Which Tokens Matter? Adaptive Token Selection for RLVR with the Relative Surprisal Index
arXiv:2606.31575v1 Announce Type: new Abstract: Reinforcement learning (RL) has become a powerful tool for propelling Large Language Models (LLMs) beyond imitation-based training towards more robust reasoning capabilities. Among existing approaches, RL with Verifiable Rewards (RLVR) has emerged as...
A Smarter Way to Reward Reasoning
A new preprint from arXiv (2606.31575v1) tackles a fundamental inefficiency in how reinforcement learning (RL) is applied to large language models (LLMs). The core problem is straightforward: when training an LLM with RL using verifiable rewards (RLVR), not all tokens in a generated sequence are equally informative for learning. Many tokens—like filler words, repeated phrases, or boilerplate reasoning steps—contribute little signal but still consume compute and can even introduce noise into the reward signal. The authors propose a solution called the Relative Surprisal Index (RSI) , an adaptive token selection mechanism that dynamically identifies which tokens actually matter for reward computation.

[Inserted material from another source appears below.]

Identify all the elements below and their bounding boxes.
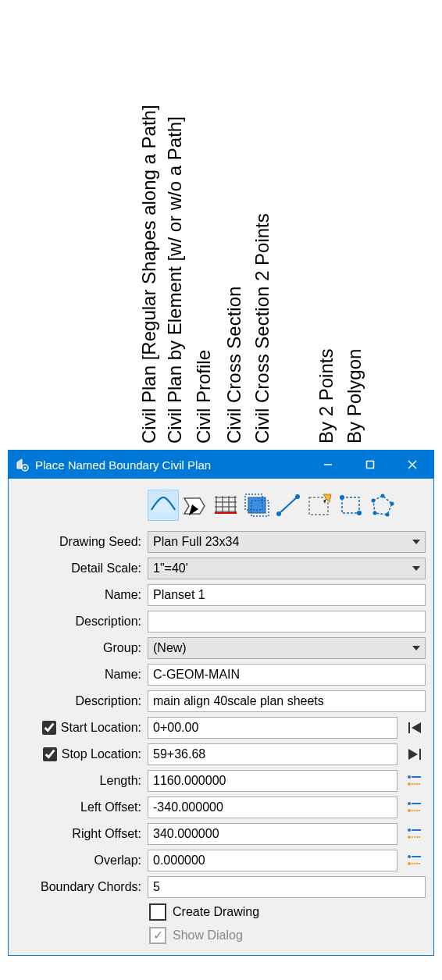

The key insight is that tokens carrying high "surprisal"—meaning they are statistically unexpected given the preceding context—tend to be the ones where the model is making meaningful reasoning decisions. A token that is highly predictable (low surprisal) is likely just executing a routine pattern, not exploring a new reasoning path. By filtering training to focus on high-surprisal tokens, RSI reduces the effective sequence length for reward computation without sacrificing learning quality. The paper reports that this approach maintains or improves RLVR performance while significantly cutting computational overhead.
Why This Matters
This research addresses a growing pain point in the LLM alignment community. As models scale and reasoning tasks become more complex, RLVR has emerged as a promising alternative to supervised fine-tuning for instilling robust reasoning. However, the computational cost of RL—especially the repeated sampling and reward evaluation—remains a barrier. Every token in every generated sequence must be processed, even when most tokens are trivial. RSI offers a principled, theoretically grounded way to prune that waste.
For AI practitioners, the implications are practical and immediate. First, training efficiency improves—fewer tokens means faster gradient updates and lower GPU hours. Second, reward signals become cleaner by filtering out noise from low-information tokens, which could lead to more stable training curves and better final model performance. Third, the approach is model-agnostic and can be layered on top of existing RLVR pipelines without architectural changes.
Implications for AI Practitioners
- Cost reduction: Teams running RLVR at scale can expect meaningful savings in compute, especially for long-context reasoning tasks where most tokens are predictable.
- Better reasoning models: By focusing reward on genuinely surprising reasoning steps, the model may learn more robust decision-making rather than memorizing surface patterns.
- Implementation simplicity: RSI requires only a lightweight surprisal calculation from the model's own logits—no external classifiers or auxiliary models needed.
Key Takeaways
- The Relative Surprisal Index (RSI) selectively focuses RLVR training on tokens that are statistically unexpected, filtering out low-information tokens.
- This approach reduces computational overhead while maintaining or improving reasoning performance in LLMs.
- RSI is a practical, model-agnostic technique that can be integrated into existing RL training pipelines with minimal engineering effort.
- For AI teams, this represents a concrete path to more efficient and potentially more capable reasoning models without scaling up hardware.